**Your task:** Transcribe, exactly and without pictures, the lines below from the line with "Grazi ressaltou que ficou impressionada com a" to the line with "гасителя пульсаци", both ends included, and no others.

**Provided entries:**
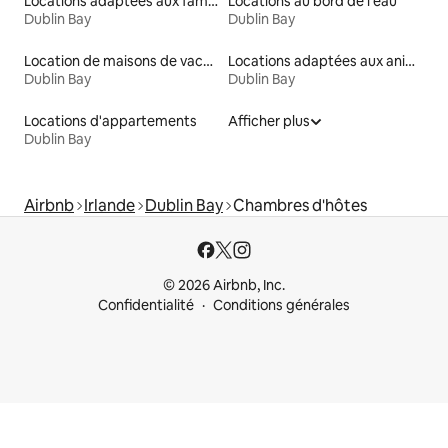
Locations adaptées aux familles
Locations au bord de l'eau
Dublin Bay
Dublin Bay
Location de maisons de vacances
Locations adaptées aux animaux
Dublin Bay
Dublin Bay
Locations d'appartements
Afficher plus
Dublin Bay
Airbnb
Irlande
Dublin Bay
Chambres d'hôtes
© 2026 Airbnb, Inc.
Confidentialité
Conditions générales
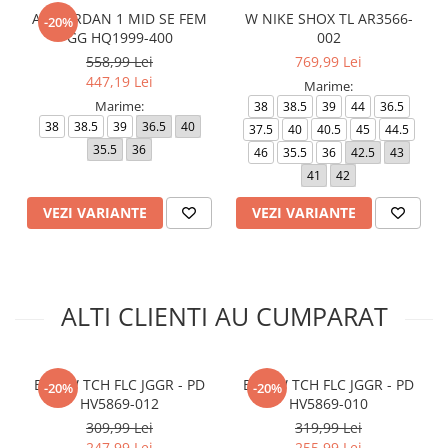
AIR JORDAN 1 MID SE FEM
W NIKE SHOX TL AR3566-
-20%
GG HQ1999-400
002
558,99 Lei
769,99 Lei
447,19 Lei
Marime:
Marime:
38
38.5
39
44
36.5
38
38.5
39
36.5
40
37.5
40
40.5
45
44.5
35.5
36
46
35.5
36
42.5
43
41
42
VEZI VARIANTE
VEZI VARIANTE
ALTI CLIENTI AU CUMPARAT
B NSW TCH FLC JGGR - PD
B NSW TCH FLC JGGR - PD
-20%
-20%
HV5869-012
HV5869-010
309,99 Lei
319,99 Lei
247,99 Lei
255,99 Lei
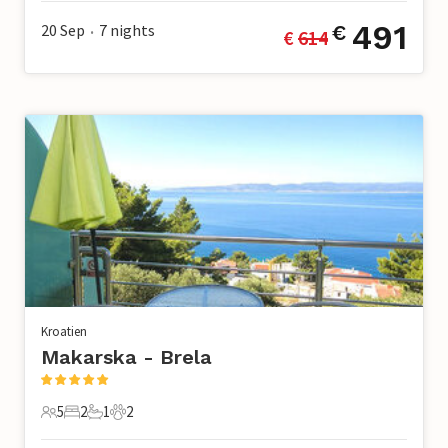
491
20 Sep
7
nights
€
€ 
614
•
Kroatien
Makarska - Brela
5
2
1
2
5 Gäste
2 Schlafzimmer
1 Badezimmer
2 Haustiere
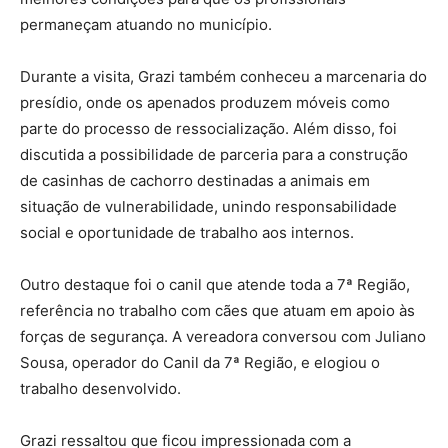
permaneçam atuando no município.
Durante a visita, Grazi também conheceu a marcenaria do
presídio, onde os apenados produzem móveis como
parte do processo de ressocialização. Além disso, foi
discutida a possibilidade de parceria para a construção
de casinhas de cachorro destinadas a animais em
situação de vulnerabilidade, unindo responsabilidade
social e oportunidade de trabalho aos internos.
Outro destaque foi o canil que atende toda a 7ª Região,
referência no trabalho com cães que atuam em apoio às
forças de segurança. A vereadora conversou com Juliano
Sousa, operador do Canil da 7ª Região, e elogiou o
trabalho desenvolvido.
Grazi ressaltou que ficou impressionada com a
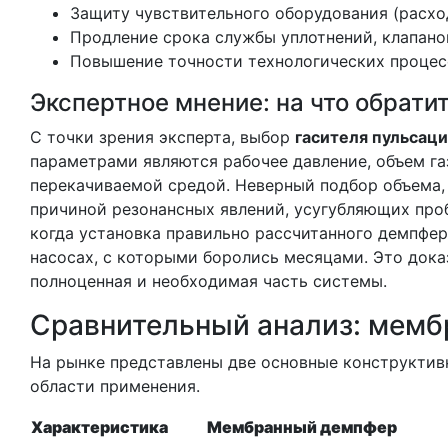
Защиту чувствительного оборудования (расхо
Продление срока службы уплотнений, клапанов
Повышение точности технологических процесс
Экспертное мнение: на что обрати
С точки зрения эксперта, выбор
гасителя пульсаци
параметрами являются рабочее давление, объем г
перекачиваемой средой. Неверный подбор объема, 
причиной резонансных явлений, усугубляющих пробл
когда установка правильно рассчитанного демпфер
насосах, с которыми боролись месяцами. Это доказ
полноценная и необходимая часть системы.
Сравнительный анализ: мем
На рынке представлены две основные конструктив
области применения.
Характеристика
Мембранный демпфер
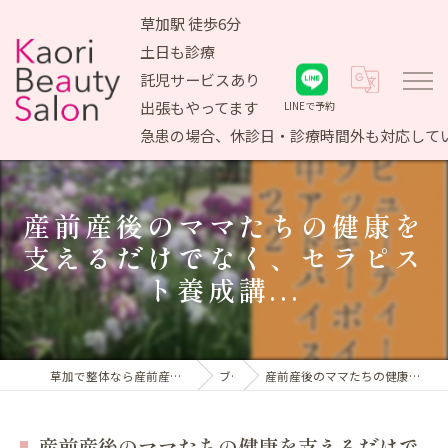
草加駅 徒歩6分
土日も診療
託児サービスあり
出張もやってます
LINEで予約
急患の場合、休診日・診療時間外も対応して
産前産後のママたちの健康を
支えるだけでなく、セラピス
ト養成講...
草加で整体なら産前産後ケア専門 かおりビューティサロン
ブログ
産前産後のママたちの健康を支えるだけでなく、セラピスト養成講...
産前産後のママたちの健康を支えるだけで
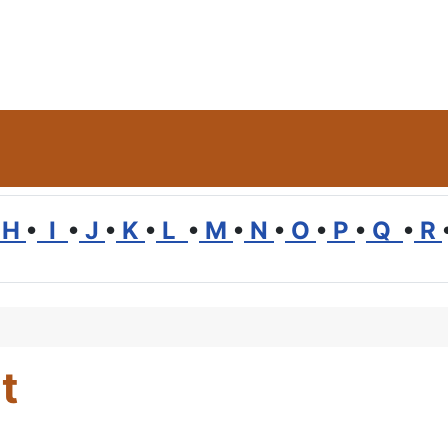
H
•
I
•
J
•
K
•
L
•
M
•
N
•
O
•
P
•
Q
•
R
t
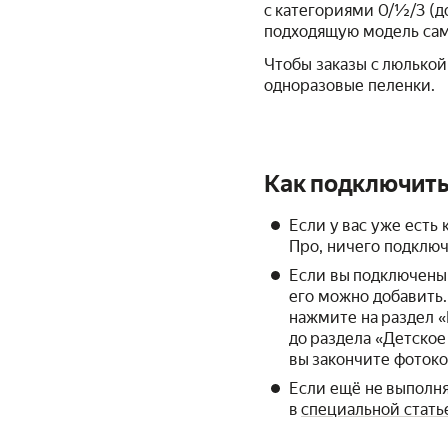
с категориями 0/½/3 (д
подходящую модель само
Чтобы заказы с люлькой
одноразовые пеленки.
Как подключить
Если у вас уже есть
Про, ничего подключ
Если вы подключены 
его можно добавить.
нажмите на раздел 
до раздела «Детское
вы закончите фотоко
Если ещё не выполня
в
специальной стать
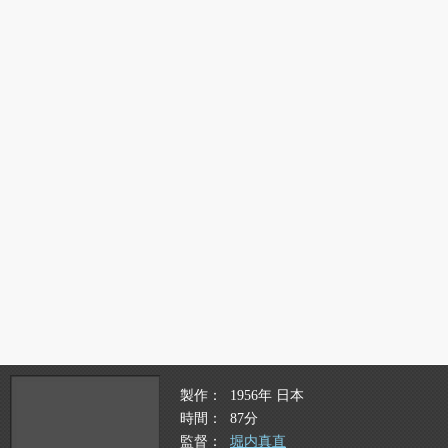
製作
1956年 日本
時間
87分
監督
堀内真直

**Exercise solution:**
Grazi ressaltou que ficou impressionada com a
Защиту чувствительного оборудования (расхо
Продление срока службы уплотнений, клапанов
Повышение точности технологических процесс
Экспертное мнение: на что обрати
С точки зрения эксперта, выбор
гасителя пульсаци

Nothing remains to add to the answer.